The organization’s policy brief published last month, as in previous years, also pointed to the higher energy burden — the share of income spent on energy — that Black and Hispanic households experience compared to others.

With a colder winter predicted this year for the Northeast and Midwest, heating bills are projected to rise nationwide, increasing these families’ hardships. For natural gas customers, costs are expected to increase 7.2%, the National Energy Assistance Directors Association says.

But for Chicagoans, the situation could grow even more dire and unaffordable — not just this winter, if those predictions hold, but in the years to come, and at a time when so many residents are already struggling to keep up with heating costs.

If Peoples Gas is given the green light by state regulators to continue its hampered, contentious pipeline replacement program, heating bills could double over the next 15 years, a report commissioned by the Citizens Utility Board revealed this week. In addition, customers could be footing the bill for the costly initiative for an additional six decades.

Meanwhile, as more residents opt for electric alternatives, including heat pumps, and leave the utility, the remaining “shrinking pool of ratepayers” will be left to foot the bill, according to the analysis conducted by the clean energy consulting firm Groundwork Data.

These alarming estimates are enough to keep Chicagoans up at night, worrying about how to keep warm as the cost of Peoples’ pipeline replacement project keeps growing. Regulators last fall put the program on hold pending a state investigation, except for $1.6 million the utility was allowed to spend “out of an abundance of caution” regarding safety and the need to replace aging pipes.

“On hold” is where this project should stay, until the final results of the investigation are in.

Peoples Gas quickly dismissed the report’s projections and has pointed repeatedly to safety concerns about corroding pipes across Chicago that date back as far as the 1800s.

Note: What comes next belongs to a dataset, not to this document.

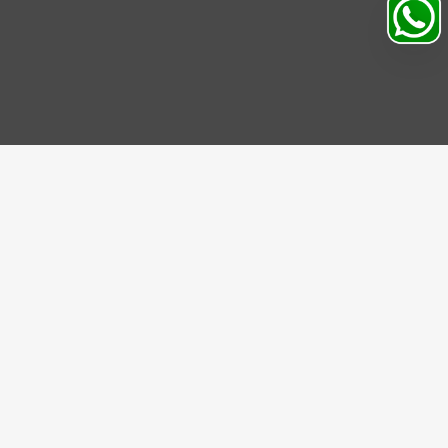
IBE US
be to our Newsletter and get bonuses for the next
se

Safety is important — no argument there. Aging cast-iron pipes can cause leaks and explosions when gas escapes, unlike new pipes made of polyethylene, which does not corrode.

But, as this editorial board pointed out two years ago, why not identify and replace the most hazardous pipelines, instead of upgrading the whole system — and at a time when more people are turning away from natural gas?

“Peoples needs to do what is necessary to keep its gas pipelines safe. But Chicago should not throw money at a system that does not appear to be a major part of the city’s environmental future,” this editorial board concluded in 2022, citing Illinois’ goal of transitioning to renewable energy by 2050.

Peoples Gas may not take the report by what a spokesman called “an out of state, anti-natural gas group” seriously, discounting its projection of the additional $12.8 billion needed to complete the pipeline program by 2040.

But that doesn’t change the reality that the initial estimate of $2 billion for the entire project has ballooned up to nearly $11 billion with less than half — 38% — of the work completed.

A final Illinois Commerce Commission ruling is expected early next year.

Let’s hope the ICC realizes Chicagoans shouldn’t have to shoulder the burden for decades just to keep the heat on now.